[openstack-dev] Swift auditor and missing files

Pete Zaitcev zaitcev at redhat.com
Tue Oct 30 03:51:27 UTC 2012


On Fri, 26 Oct 2012 16:35:38 +0900
Yamagata Yo <bi.yamagata at gmail.com> wrote:

> > necessary to have the expiration period in your patch. Why not
> > update the hashes as soon as the loss is found in any given suffix?
> 
> Without expiration period, object-auditor update try to all suffix hash values
> and it will take too long time for object-auditor, I guess.
> [...]
> But if without this functionality, patch will be more simple.
> So it may remain a matter of debate.

It seems true that expiration makes listdirs more rare (according to
set suffix_expiration_expire_age). However, the very next "for" loop
after every invocation of self.audit_location_suffix() is a loop over
every object read by pulling chunks from DiskFile. I hoped that reading
of object bodies would amortize any necessary listdirs. Although perhaps
it's not quite true if objects are small. Unfortunately, I do not have
necessary Swift experience to tell for sure. I think Darrell was going
to test this on a real cluster.

One note though: it appears that if suffix_expiration_enable is not set,
auditor never updates the hashes.pkl. audit_location_suffix effectively
turns into an equivalent of audit_location_generator with
traverse_part_only=False.
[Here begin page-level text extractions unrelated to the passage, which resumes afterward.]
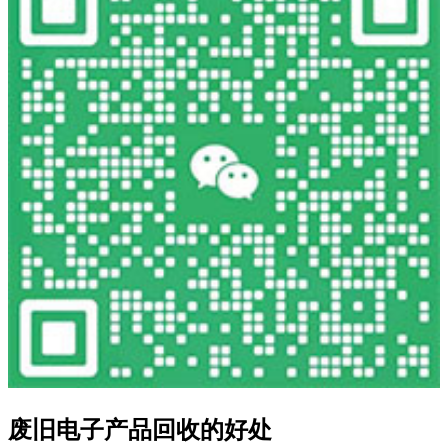
废旧电子产品回收的好处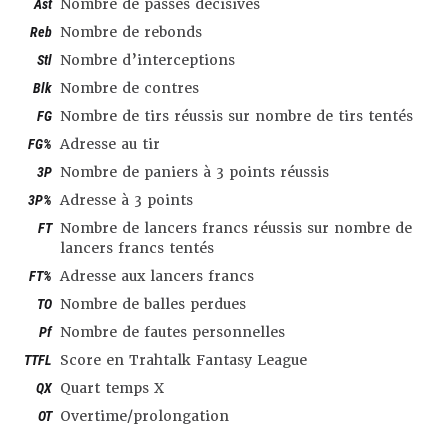
Ast
Nombre de passes décisives
Reb
Nombre de rebonds
Stl
Nombre d’interceptions
Blk
Nombre de contres
FG
Nombre de tirs réussis sur nombre de tirs tentés
FG%
Adresse au tir
3P
Nombre de paniers à 3 points réussis
3P%
Adresse à 3 points
FT
Nombre de lancers francs réussis sur nombre de
lancers francs tentés
FT%
Adresse aux lancers francs
TO
Nombre de balles perdues
Pf
Nombre de fautes personnelles
TTFL
Score en Trahtalk Fantasy League
QX
Quart temps X
OT
Overtime/prolongation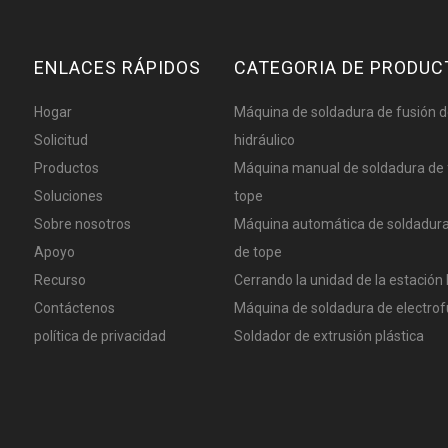
ENLACES RÁPIDOS
CATEGORIA DE PRODUC
Hogar
Máquina de soldadura de fusión d
Solicitud
hidráulico
Productos
Máquina manual de soldadura de 
Soluciones
tope
Sobre nosotros
Máquina automática de soldadura
Apoyo
de tope
Recurso
Cerrando la unidad de la estación 
Contáctenos
Máquina de soldadura de electrof
política de privacidad
Soldador de extrusión plástica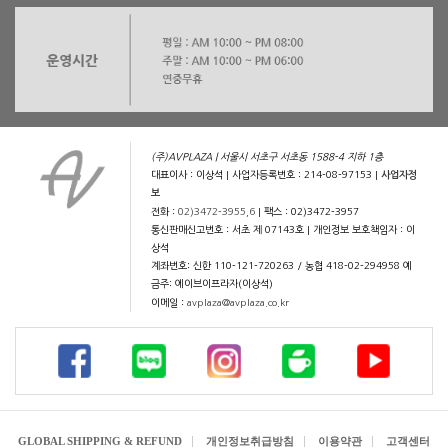
(주)AVPLAZA | 서울시 서초구 서초동 1588-4 지하 1층
대표이사 : 이상석 | 사업자등록번호 : 214-08-97153 |
사업자정
보
전화 :
02)3472-3955,6
| 팩스 : 02)3472-3957
통신판매신고번호 : 서초 제 07143호 | 개인정보 보호책임자 : 이
상석
계좌번호: 신한 110-121-720263 / 농협 418-02-294958 예
금주: 에이브이프라자(이상석)
이메일 :
avplaza@avplaza.co.kr
GLOBAL SHIPPING & REFUND
개인정보취급방침
이용약관
고객센터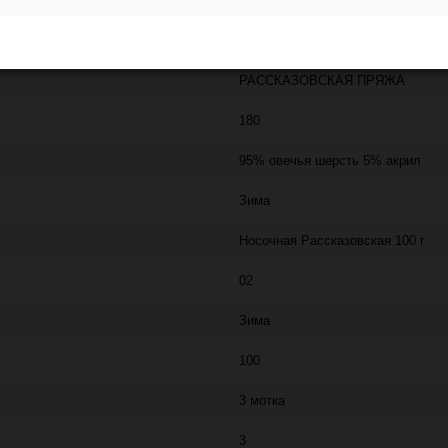
 транспортной компанией СДЭК. Также, вы можете задать вопрос о товар
РАССКАЗОВСКАЯ ПРЯЖА
180
95% овечья шерсть 5% акрил
Зима
Носочная Рассказовская 100 г
02
Зима
100
3 мотка
3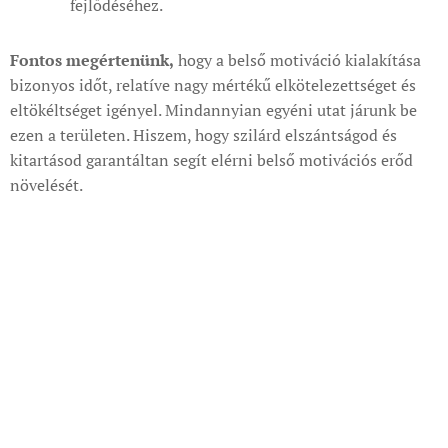
fejlődéséhez.
Fontos megértenünk,
hogy a belső motiváció kialakítása
bizonyos időt, relatíve nagy mértékű elkötelezettséget és
eltökéltséget igényel. Mindannyian egyéni utat járunk be
ezen a területen. Hiszem, hogy szilárd elszántságod és
kitartásod garantáltan segít elérni belső motivációs erőd
növelését.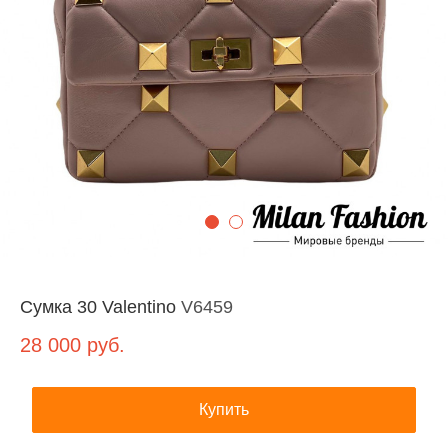
Сумка 30 Valentino
V6459
28 000
руб.
Купить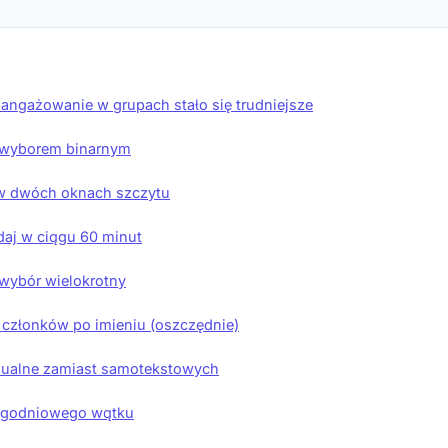
angażowanie w grupach stało się trudniejsze
z wyborem binarnym
 w dwóch oknach szczytu
aj w ciągu 60 minut
i wybór wielokrotny
 członków po imieniu (oszczędnie)
izualne zamiast samotekstowych
tygodniowego wątku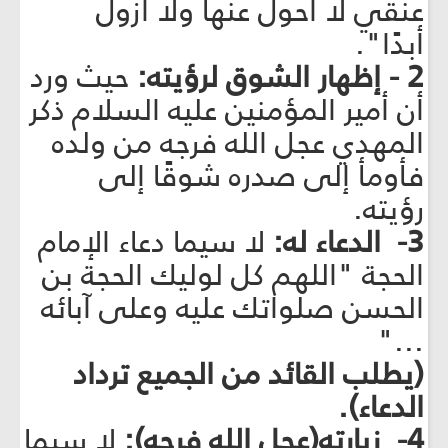
عنقي لا أحول عنها ولا أزول
أبدًا".
2 - إظهار الشوق لرؤيته:
حيث ورد
أن أمير المؤمنين عليه السلام ذكر
المهدي عجل الله فرجه من ولده
فأومأ إلى صدره شوقًا إلى
رؤيته.
3- الدعاء له:
لا سيما دعاء الإمام
الحجة "اللهم كل لوليك الحجة بن
الحسن صلواتك عليه وعلى آبائه
..."
(يطلب القائد من الجميع ترداد
الدعاء).
4- زيارته(عجل الله فرجه):
لا سيما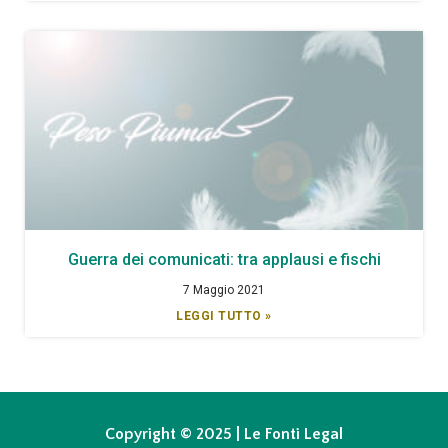
Guerra dei comunicati: tra applausi e fischi
7 Maggio 2021
LEGGI TUTTO »
Copyright © 2025 | Le Fonti Legal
The whole patch is disabled.
If this is intentional, the flag probably should be renamed into
something like 'rehash_enable', to better reflect what it does.

I've got some stylistic complaints too, like the way audit_location_generator
was split: it's a real puzzle for someone new, like me (maybe my head is
too small (笑)). Or that SuffixExpireWorker.conf looks not used for
anything outside __init__ (is it?). But those are relatively unimportant
against performance impacts, I think.